I think this would be worth doing. If it wasn't for the page splitting, then the event.ejs xref wouldn't actually block this work. We could keep the event.ejs macro and the calls to it, and the automatic redirects would continue to keep things working. We could then remove event.ejs when we have a better way to de-macroify pages, and/or after we have deleted a lot of unmaintained pages to make the problem smaller.
But to avoid breaking things when we split pages, we really ought to update event.ejs calls where the target is a page that we are splitting (e.g. {{event("close")}}) and even just going through them all to check that is tedious work.

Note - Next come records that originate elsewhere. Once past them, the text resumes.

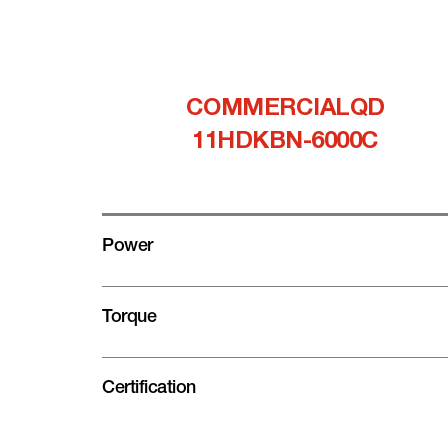
COMMERCIALQD
11HDKBN-6000C
Power
Torque
Certification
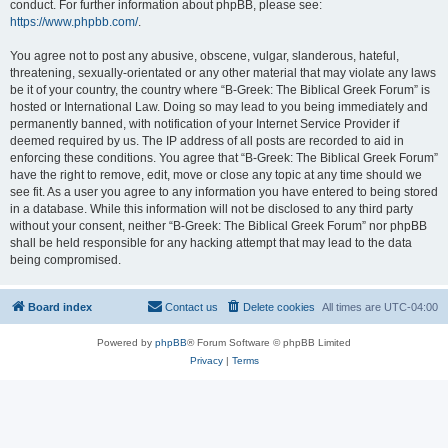
conduct. For further information about phpBB, please see:
https://www.phpbb.com/
.
You agree not to post any abusive, obscene, vulgar, slanderous, hateful,
threatening, sexually-orientated or any other material that may violate any laws
be it of your country, the country where “B-Greek: The Biblical Greek Forum” is
hosted or International Law. Doing so may lead to you being immediately and
permanently banned, with notification of your Internet Service Provider if
deemed required by us. The IP address of all posts are recorded to aid in
enforcing these conditions. You agree that “B-Greek: The Biblical Greek Forum”
have the right to remove, edit, move or close any topic at any time should we
see fit. As a user you agree to any information you have entered to being stored
in a database. While this information will not be disclosed to any third party
without your consent, neither “B-Greek: The Biblical Greek Forum” nor phpBB
shall be held responsible for any hacking attempt that may lead to the data
being compromised.
Board index
Contact us
Delete cookies
All times are
UTC-04:00
Powered by
phpBB
® Forum Software © phpBB Limited
Privacy
|
Terms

I wonder if we could get all these pages (https://developer.mozilla.org/en-US/search?locale=*&kumascript_macros=event&topic=none) in a single list? Then we could fetch them and grep for the calls we'd need to update?
Yes, I think it would be great to have a closer look into {{event}} calls for this work. For the WebSpeech sample move, I also removed all {{event}} calls and there where ones that looked like this: {{event("end_(SpeechRecognition)","end")}} which is strange and now I really want to remove it even more...

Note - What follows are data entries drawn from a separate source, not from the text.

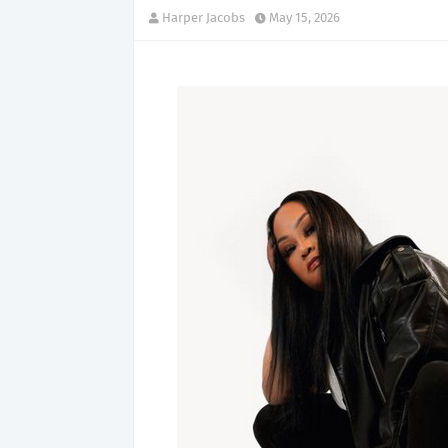
Harper Jacobs
May 15, 2026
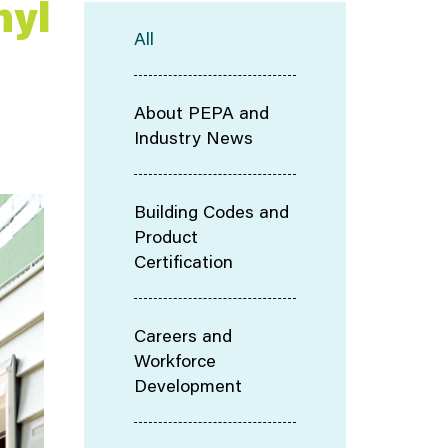
nyl
All
About PEPA and
Industry News
Building Codes and
Product
Certification
Careers and
Workforce
Development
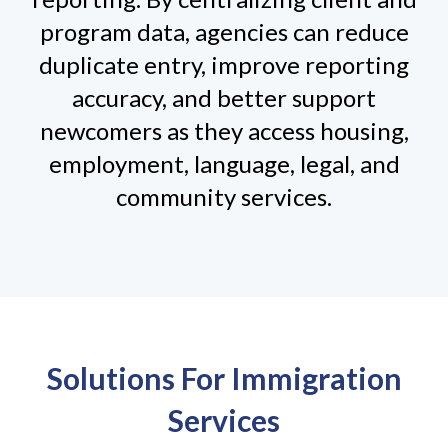
program data, agencies can reduce
duplicate entry, improve reporting
accuracy, and better support
newcomers as they access housing,
employment, language, legal, and
community services.
Solutions For Immigration
Services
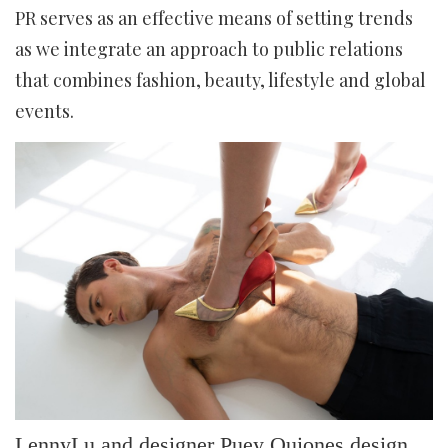
PR serves as an effective means of setting trends
as we integrate an approach to public relations
that combines fashion, beauty, lifestyle and global
events.
LennyLu and designer Puey Quiones design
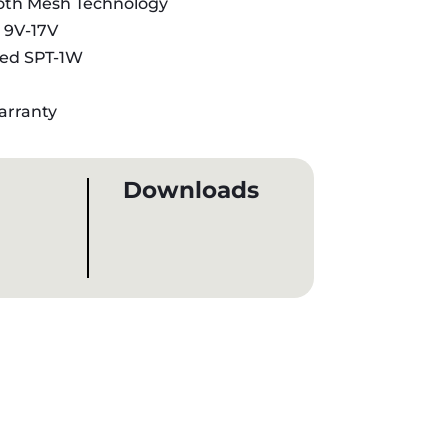
oth Mesh Technology
:
9V-17V
sted SPT-1W
arranty
Downloads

@jwhitlock can you help us and run https://gist.github.com/jwhitlock/ce1088cf9b6431ff93e74791c610d3ef to get us a list of all pages that use {{event}}?
Ideally something like this for the 2390 pages:
| URL | macro call |
|---|---|
| https://developer.mozilla.org/en-US/docs/Web/API/SpeechRecognition/onend | {{event("end_(SpeechRecognition)","end")}} |
(there might be multiple macro calls per page)
I have a different gist for finding macro usage, but it uses a naive regex parser so it may not catch every user, and combines several macros together. But, I thought quick results may be better than good results. I've uploaded the results to a Google sheet. If you need better data, I can iterate on the script.
I suggest that we have an event JSON file that provides information about all the events, including the target interface. This would be useful both for the {{event}} macro and for several other things, such as generating "related events" lists and automatically generating the blue event info boxes.
Something like:
"icecandidate": {
"api": "WebRTC",
"target": "RTCPeerConnection",
"handler": "RTCPeerConnection.oniceconnection", // null if no onfoo
"type": "RTCPeerConnectionIceEvent",
"bubbles": false,
"cancelable": false,
"related": [
"iceconnectionstatechange", "icegatheringstatechange"
]
}
The target interface could then be taken from the JSON and used by {{event}} to produce a correct link.
Most helpful comment
I have a different gist for finding macro usage, but it uses a naive regex parser so it may not catch every user, and combines several macros together. But, I thought quick results may be better than good results. I've uploaded the results to a Google sheet. If you need better data, I can iterate on the script.